Testing operands 1.100000000000000088817841970012523233890533447265625, 2
2f0a689f1b94a78f11d31b7ab806d40b1014d3f6d59 xor 558749db77f70029c77506823d22bd0000000000000 = 7a8d21446c63a7a6d6a61df88524690b1014d3f6d59
1.1 xor 2.0 = 2.8657425494106605
Testing operands 100, 200.0004999999999881765688769519329071044921875
2cd76fe086b93ce2f768a00b22a00000000000 xor 59aeee72a26b59f6380fcf078b92c4478e8a13 = 7579819224d26514cf676f0ca932c4478e8a13
100.0 xor 200.0005 = 261.9771865509636
Testing operands 120.3250000000000028421709430404007434844970703125, 120.75
d2c39898113a28d484dd867220659fbb45005915 xor d3822c338b76bab08df9fee485d1b00000000000 = 141b4ab9a4c926409247896a5b42fbb45005915
120.325 xor 120.75 = 0.7174277813579485
Testing operands 120.2300000000000039790393202565610408782958984375, 120.0000830000000036079654819332063198089599609375
d298ff20fbed5fd091d87e56002df79fc7007cb7 xor d231e5f39e1db18654cb8c43d579692616a16a1f = a91ad365f0ee56c513f215d5549eb9d1a116a8
120.23 xor 120.000083 = 0.37711627930683345
Here is the Java program:
import java.math.BigDecimal;
import java.math.BigInteger;
public class Test {
public static double xor(double a, double b) {
BigDecimal ad = new BigDecimal(a);
BigDecimal bd = new BigDecimal(b);
/*
* Shifting the decimal point right by scale will make both operands
* integers.
*/
int scale = Math.max(ad.scale(), bd.scale());
/*
* Scale both operands by, in effect, multiplying by the same power of 10.
*/
BigDecimal aScaled = ad.movePointRight(scale);
BigDecimal bScaled = bd.movePointRight(scale);
/*
* Convert the operands to integers, treating any rounding as an error.
*/
BigInteger aInt = aScaled.toBigIntegerExact();
BigInteger bInt = bScaled.toBigIntegerExact();
BigInteger resultInt = aInt.xor(bInt);
System.out.println(aInt.toString(16) + " xor " + bInt.toString(16) + " = "

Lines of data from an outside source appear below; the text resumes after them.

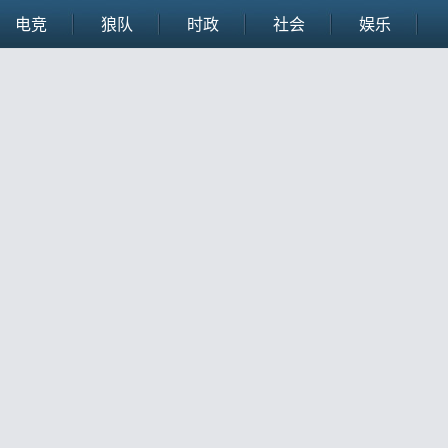
电竞
狼队
时政
社会
娱乐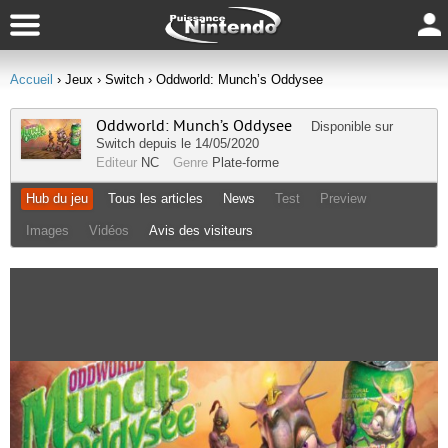
Accueil
› Jeux
› Switch
› Oddworld: Munch’s Oddysee
Oddworld: Munch’s Oddysee
Disponible sur
Switch
depuis le 14/05/2020
Editeur
NC
Genre
Plate-forme
Hub du jeu
Tous les articles
News
Test
Preview
Images
Vidéos
Avis des visiteurs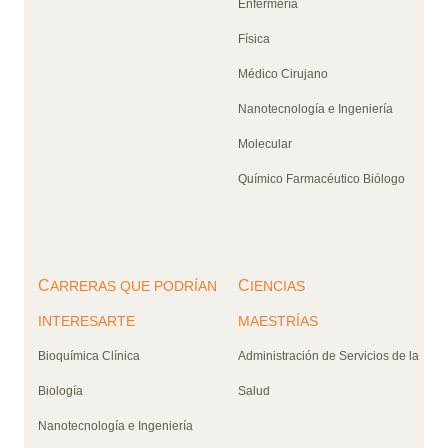
Enfermería
Física
Médico Cirujano
Nanotecnología e Ingeniería
Molecular
Químico Farmacéutico Biólogo
C
C
ARRERAS QUE PODRÍAN
IENCIAS
INTERESARTE
MAESTRÍAS
Bioquímica Clínica
Administración de Servicios de la
Biología
Salud
Nanotecnología e Ingeniería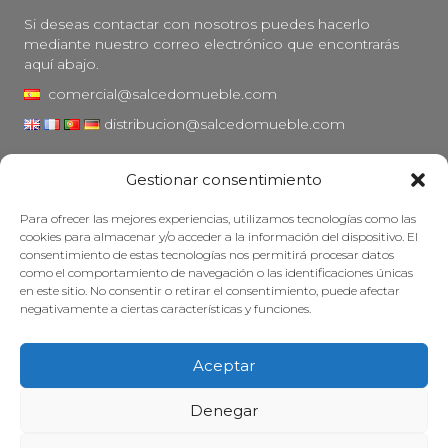
Si deseas contactar con nosotros puedes hacerlo
mediante nuestro correo electrónico que encontrarás
aquí abajo.
comercial@salcedomueble.com
distribucion@salcedomueble.com
C/ Arturo San Juan, 1 - Viana, Navarra (31230)
Gestionar consentimiento
Instagram
Para ofrecer las mejores experiencias, utilizamos tecnologías como las
Aviso legal
cookies para almacenar y/o acceder a la información del dispositivo. El
consentimiento de estas tecnologías nos permitirá procesar datos
Política de privacidad
como el comportamiento de navegación o las identificaciones únicas
Política de cookies
en este sitio. No consentir o retirar el consentimiento, puede afectar
negativamente a ciertas características y funciones.
Mantener su mueble
Subvenciones
Aceptar
© 2026 - Salcedo Mueble. Todos los derechos reservados.
Denegar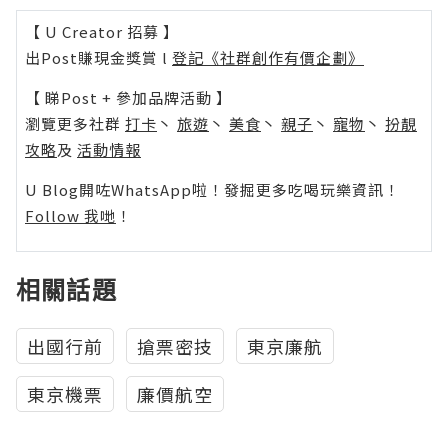
【 U Creator 招募 】
出Post賺現金獎賞 l
登記《社群創作有價企劃》
【 睇Post + 參加品牌活動 】
瀏覽更多社群
打卡
丶
旅遊
丶
美食
丶
親子
丶
寵物
丶
扮靚
攻略
及
活動情報
U Blog開咗WhatsApp啦！發掘更多吃喝玩樂資訊！
Follow 我哋
！
相關話題
出國行前
搶票密技
東京廉航
東京機票
廉價航空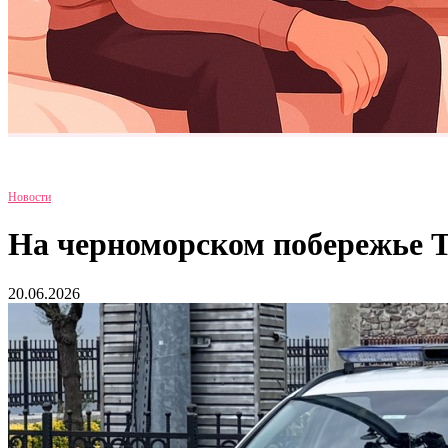
Новости
На черноморском побережье 
20.06.2026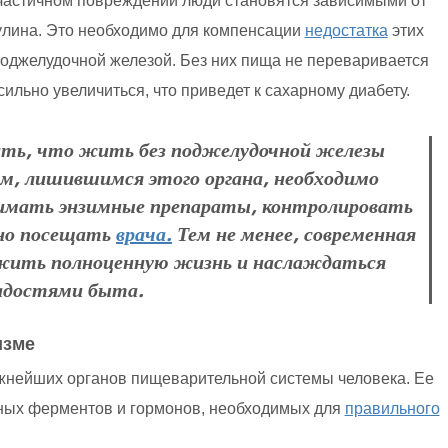
частичном повреждении люди становятся зависимыми от
улина. Это необходимо для компенсации
недостатка
этих
джелудочной железой. Без них пища не переваривается
ильно увеличиться, что приведет к сахарному диабету.
ать, что жить без поджелудочной железы
ям, лишившимся этого органа, необходимо
нимать энзимные препараты, контролировать
ярно посещать
врача.
Тем не менее, современная
ожить полноценную жизнь и наслаждаться
адостями быта.
изме
жнейших органов пищеварительной системы человека. Ее
ых ферментов и гормонов, необходимых для
правильного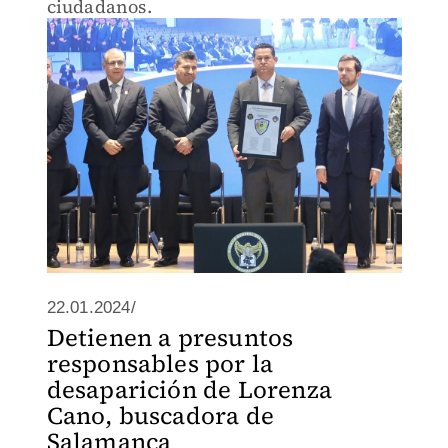
ciudadanos.
22.01.2024/
Detienen a presuntos
responsables por la
desaparición de Lorenza
Cano, buscadora de
Salamanca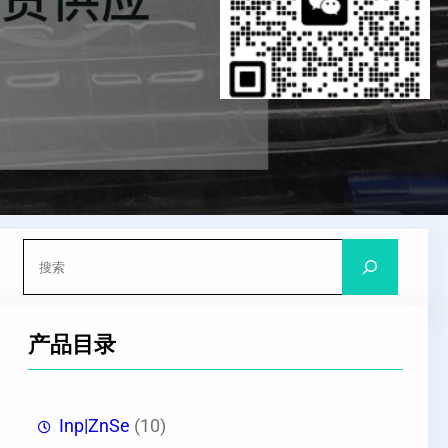
搜
索
产品目录
Inp|ZnSe
(10)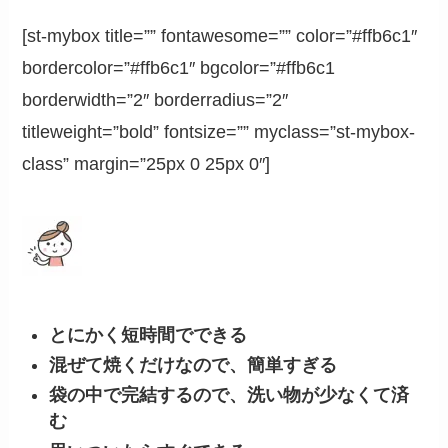
[st-mybox title=”” fontawesome=”” color=”#ffb6c1″
bordercolor=”#ffb6c1″ bgcolor=”#ffb6c1
borderwidth=”2″ borderradius=”2″
titleweight=”bold” fontsize=”” myclass=”st-mybox-
class” margin=”25px 0 25px 0″]
とにかく短時間でできる
混ぜて焼くだけなので、簡単すぎる
袋の中で完結するので、洗い物が少なくて済
む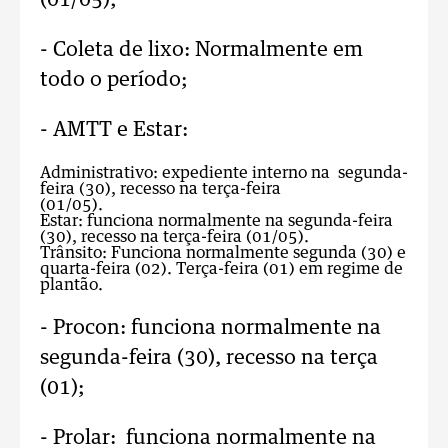
(01/05);
- Coleta de lixo: Normalmente em
todo o período;
- AMTT e Estar:
Administrativo: expediente interno na segunda-
feira (30), recesso na terça-feira
(01/05).
Estar: funciona normalmente na segunda-feira
(30), recesso na terça-feira (01/05).
Trânsito: Funciona normalmente segunda (30) e
quarta-feira (02). Terça-feira (01) em regime de
plantão.
- Procon: funciona normalmente na
segunda-feira (30), recesso na terça
(01);
- Prolar: funciona normalmente na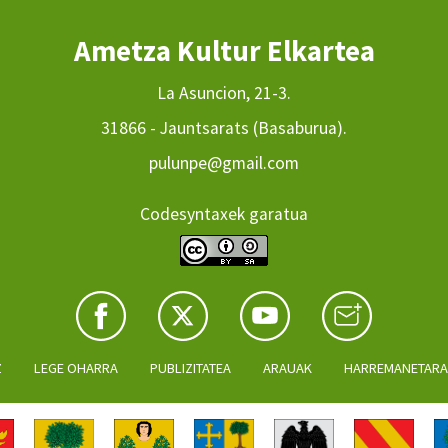
Ametza Kultur Elkartea
La Asuncion, 21-3.
31866 - Jauntsarats (Basaburua).
pulunpe@gmail.com
Codesyntaxek garatua
Z
LEGE OHARRA
PUBLIZITATEA
ARAUAK
HARREMANETAR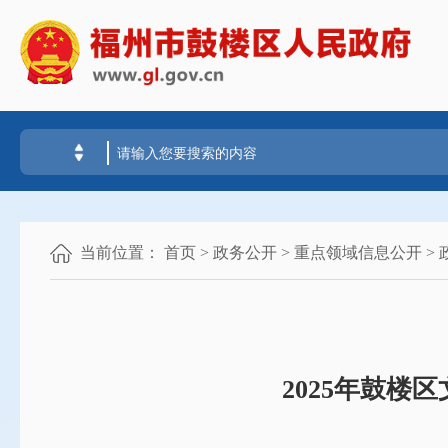
当前位置：
首页
>
政务公开
>
重点领域信息公开
>
2025年鼓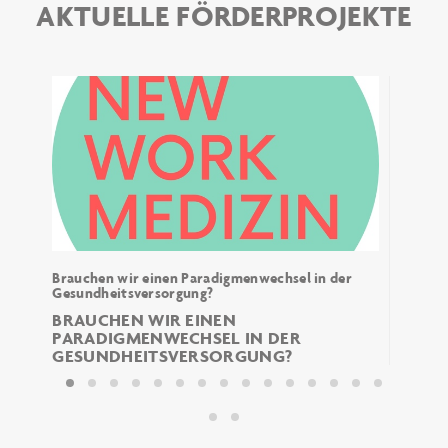
AKTUELLE FÖRDERPROJEKTE
Brauchen wir einen Paradigmenwechsel in der
Es geh
Gesundheitsversorgung?
Lebens
T
BRAUCHEN WIR EINEN
SO V
PARADIGMENWECHSEL IN DER
GESUNDHEITSVERSORGUNG?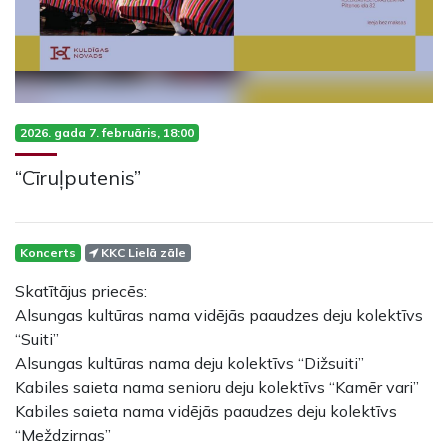
2026. gada 7. februāris, 18:00
“Cīruļputenis”
Koncerts
KKC Lielā zāle
Skatītājus priecēs:
Alsungas kultūras nama vidējās paaudzes deju kolektīvs
“Suiti”
Alsungas kultūras nama deju kolektīvs “Dižsuiti”
Kabiles saieta nama senioru deju kolektīvs “Kamēr vari”
Kabiles saieta nama vidējās paaudzes deju kolektīvs
“Meždzirnas”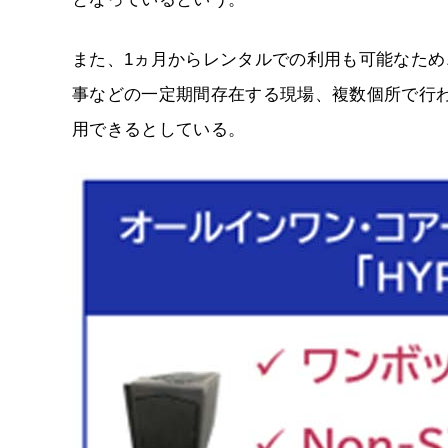
また、1ヵ月からレンタルでの利用も可能なた
事などの一定期間存在する現場、複数個所で行
用できるとしている。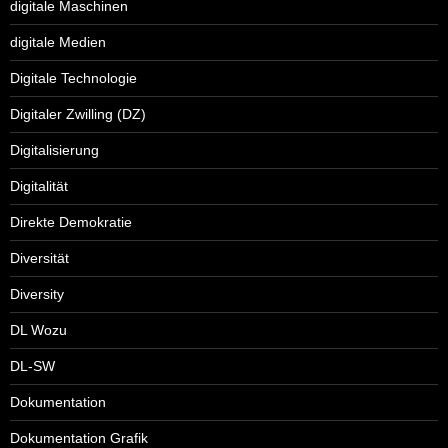
digitale Maschinen
digitale Medien
Digitale Technologie
Digitaler Zwilling (DZ)
Digitalisierung
Digitalität
Direkte Demokratie
Diversität
Diversity
DL Wozu
DL-SW
Dokumentation
Dokumentation Grafik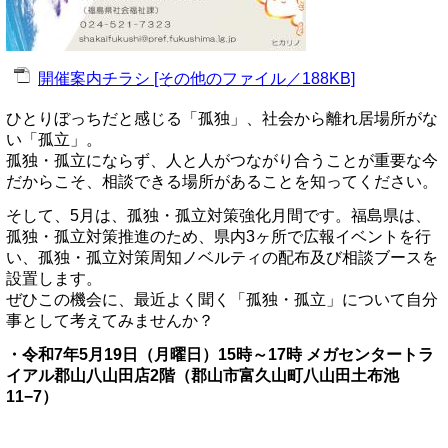
開催案内チラシ [その他のファイル／188KB]
ひとりぼっちだと感じる「孤独」、社会から離れ居場所がな
い「孤立」。
孤独・孤立にならず、人と人がつながり合うことが重要な今
だからこそ、相談できる場所があることを知ってください。
そして、5月は、孤独・孤立対策強化月間です。福島県は、
孤独・孤立対策推進のため、県内3ヶ所で広報イベントを行
い、孤独・孤立対策周知ノベルティの配布及び相談ブースを
設置します。
ぜひこの機会に、最近よく聞く「孤独・孤立」について自分
事として考えてみませんか？
・令和7年5月19日（月曜日）15時～17時 メガセンタートラ
イアル郡山八山田店2階（郡山市富久山町八山田土布池
11−7）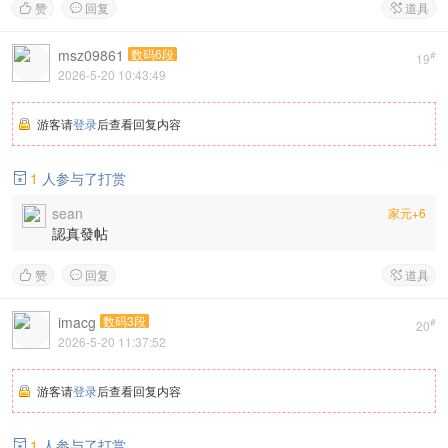
赞
回复
道具



msz09861
数码6段
#
19
2026-5-20 10:43:49
游客请
登录
后查看回复内容
1
人参与了打赏

sean
家元+6
認真發帖
赞
回复
道具



imacg
数码3段
#
20
2026-5-20 11:37:52
游客请
登录
后查看回复内容
1
人参与了打赏
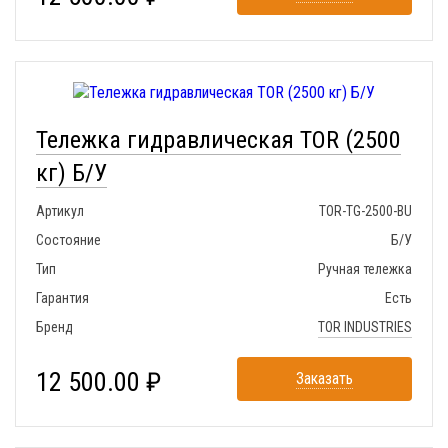
Тележка гидравлическая TOR (2500
кг) Б/У
Артикул
TOR-TG-2500-BU
Состояние
Б/У
Тип
Ручная тележка
Гарантия
Есть
Бренд
TOR INDUSTRIES
12 500.00 ₽
Заказать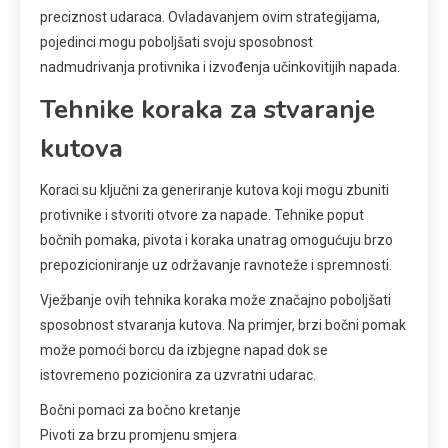
preciznost udaraca. Ovladavanjem ovim strategijama,
pojedinci mogu poboljšati svoju sposobnost
nadmudrivanja protivnika i izvođenja učinkovitijih napada.
Tehnike koraka za stvaranje
kutova
Koraci su ključni za generiranje kutova koji mogu zbuniti
protivnike i stvoriti otvore za napade. Tehnike poput
bočnih pomaka, pivota i koraka unatrag omogućuju brzo
prepozicioniranje uz održavanje ravnoteže i spremnosti.
Vježbanje ovih tehnika koraka može značajno poboljšati
sposobnost stvaranja kutova. Na primjer, brzi bočni pomak
može pomoći borcu da izbjegne napad dok se
istovremeno pozicionira za uzvratni udarac.
Bočni pomaci za bočno kretanje
Pivoti za brzu promjenu smjera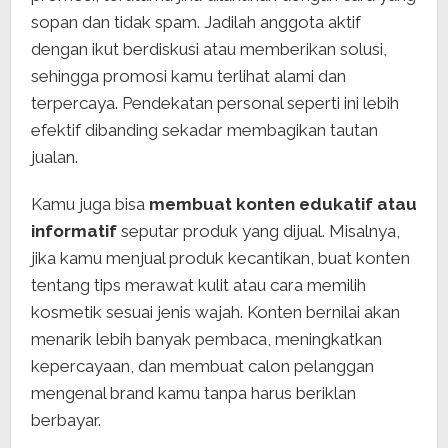
sopan dan tidak spam. Jadilah anggota aktif
dengan ikut berdiskusi atau memberikan solusi,
sehingga promosi kamu terlihat alami dan
terpercaya. Pendekatan personal seperti ini lebih
efektif dibanding sekadar membagikan tautan
jualan.
Kamu juga bisa
membuat konten edukatif atau
informatif
seputar produk yang dijual. Misalnya,
jika kamu menjual produk kecantikan, buat konten
tentang tips merawat kulit atau cara memilih
kosmetik sesuai jenis wajah. Konten bernilai akan
menarik lebih banyak pembaca, meningkatkan
kepercayaan, dan membuat calon pelanggan
mengenal brand kamu tanpa harus beriklan
berbayar.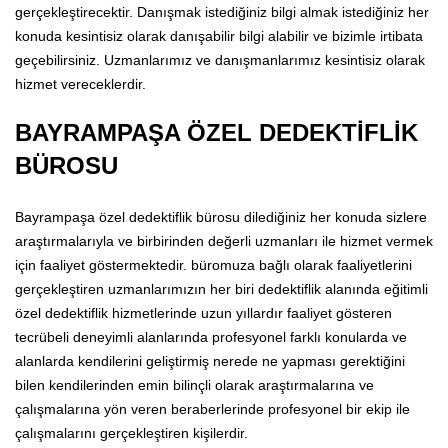
gerçekleştirecektir. Danışmak istediğiniz bilgi almak istediğiniz her
konuda kesintisiz olarak danışabilir bilgi alabilir ve bizimle irtibata
geçebilirsiniz. Uzmanlarımız ve danışmanlarımız kesintisiz olarak
hizmet vereceklerdir.
BAYRAMPAŞA ÖZEL DEDEKTİFLİK
BÜROSU
Bayrampaşa özel dedektiflik bürosu dilediğiniz her konuda sizlere
araştırmalarıyla ve birbirinden değerli uzmanları ile hizmet vermek
için faaliyet göstermektedir. büromuza bağlı olarak faaliyetlerini
gerçekleştiren uzmanlarımızın her biri dedektiflik alanında eğitimli
özel dedektiflik hizmetlerinde uzun yıllardır faaliyet gösteren
tecrübeli deneyimli alanlarında profesyonel farklı konularda ve
alanlarda kendilerini geliştirmiş nerede ne yapması gerektiğini
bilen kendilerinden emin bilinçli olarak araştırmalarına ve
çalışmalarına yön veren beraberlerinde profesyonel bir ekip ile
çalışmalarını gerçekleştiren kişilerdir.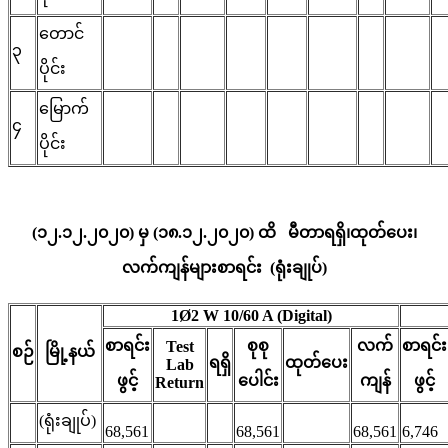
တောင်
၃
ပိုင်း
မြောက်
၄
ပိုင်း
(၁၂.၁၂.၂၀၂၀) မှ (၁၈.၁၂.၂၀၂၀) ထိ မီတာရရှိ၊ထုတ်ပေး၊
လက်ကျန်များစာရင်း (ရုံးချုပ်)
1Ø2 W 10/60 A (Digital)
စာရင်း
စုစု
လက်
စာရင်း
Test
စဉ်
မြို့နယ်
ရရှိ
ထုတ်ပေး
Lab
ဖွင့်
ပေါင်း
ကျန်
ဖွင့်
Return
(ရုံးချုပ်)
68,561
68,561
68,561
6,746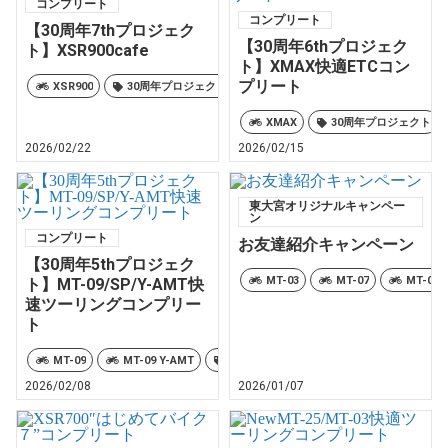
コンプリート
コンプリート
【30周年7thプロジェク
【30周年6thプロジェク
ト】XSR900cafe
ト】XMAX快適ETCコン
プリート
XSR900
30周年プロジェクト
YSP東大宮オリジナル
XMAX
30周年プロジェクト
2026/02/22
2026/02/15
東大宮オリジナルキャンペー
ン
コンプリート
お友達紹介キャンペーン
【30周年5thプロジェク
MT-03
MT-07
MT-07 
ト】MT-09/SP/Y-AMT快
速ツーリングコンプリー
ト
MT-09
MT-09 Y-AMT
30周年プロジェクト
YSP東大宮オリ
2026/02/08
2026/01/07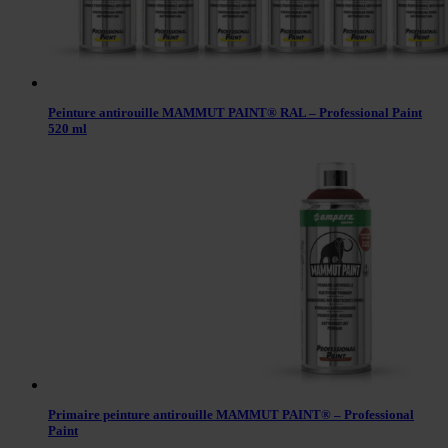
Peinture antirouille MAMMUT PAINT® RAL – Professional Paint
520 ml
Primaire peinture antirouille MAMMUT PAINT® – Professional
Paint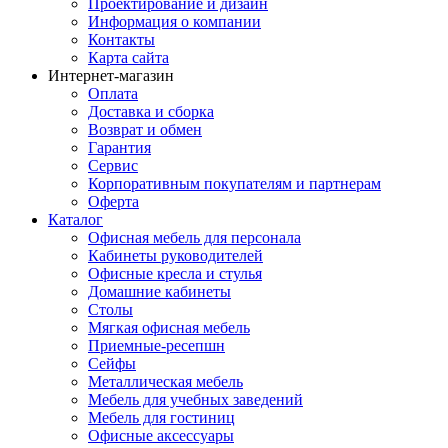
Проектирование и дизайн
Информация о компании
Контакты
Карта сайта
Интернет-магазин
Оплата
Доставка и сборка
Возврат и обмен
Гарантия
Сервис
Корпоративным покупателям и партнерам
Оферта
Каталог
Офисная мебель для персонала
Кабинеты руководителей
Офисные кресла и стулья
Домашние кабинеты
Столы
Мягкая офисная мебель
Приемные-ресепшн
Сейфы
Металлическая мебель
Мебель для учебных заведений
Мебель для гостиниц
Офисные аксессуары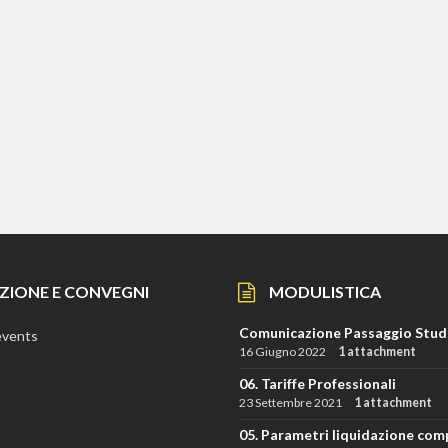
ZIONE E CONVEGNI
MODULISTICA
Comunicazione Passaggio Stud
events
16 Giugno 2022
1 attachment
06. Tariffe Professionali
23 Settembre 2021
1 attachment
05. Parametri liquidazione com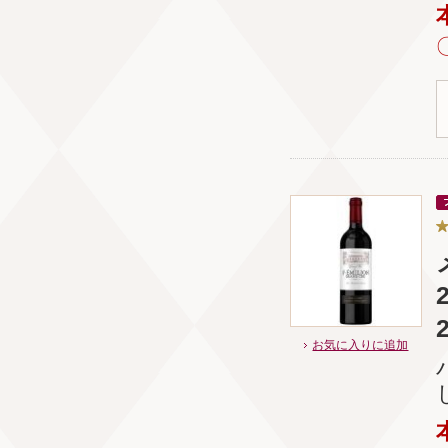
お気に入りに追加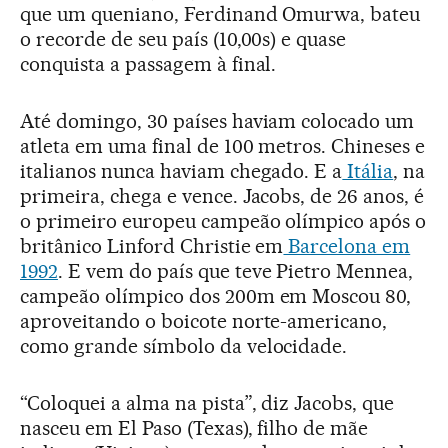
que um queniano, Ferdinand Omurwa, bateu
o recorde de seu país (10,00s) e quase
conquista a passagem à final.
Até domingo, 30 países haviam colocado um
atleta em uma final de 100 metros. Chineses e
italianos nunca haviam chegado. E a
Itália
, na
primeira, chega e vence. Jacobs, de 26 anos, é
o primeiro europeu campeão olímpico após o
britânico Linford Christie em
Barcelona em
1992
. E vem do país que teve Pietro Mennea,
campeão olímpico dos 200m em Moscou 80,
aproveitando o boicote norte-americano,
como grande símbolo da velocidade.
“Coloquei a alma na pista”, diz Jacobs, que
nasceu em El Paso (Texas), filho de mãe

+ resultInt.toString(16));
/*
* Undo the decimal point shift, in effect dividing by the same power of 10
* as was used to scale to integers.
*/
BigDecimal result = new BigDecimal(resultInt, scale);
return result.doubleValue();
}
public static void test(double a, double b) {
System.out.println("Testing operands " + new BigDecimal(a) + ", " + new BigDecimal(b));
double result = xor(a, b);
System.out.println(a + " xor " + b + " = " + result);
System.out.println();
}
public static void main(String arg[])
{
test(1.1, 2.0);
test(100, 200.0005);
test(120.325, 120.75);
test(120.23, 120.000083);
}
}
"But I do not know the max length of number after point ..."
In double precision floating-point you have 15–17 significant decimal digits. If you give bitxor double inputs these must be less than intmax('uint64'): 1.844674407370955e+19. The largest double, realmax (= 1.797693134862316e+308), is much bigger than this, so you can't represent everything in the the way you're using. For example, this means that your value of 800.0101010*10^17 won't work.
If your range is [0, 999], one option is to solve for the largest fractional exponent k and use that: log(double(intmax('uint64'))/999)/log(10) (= 16.266354234268810).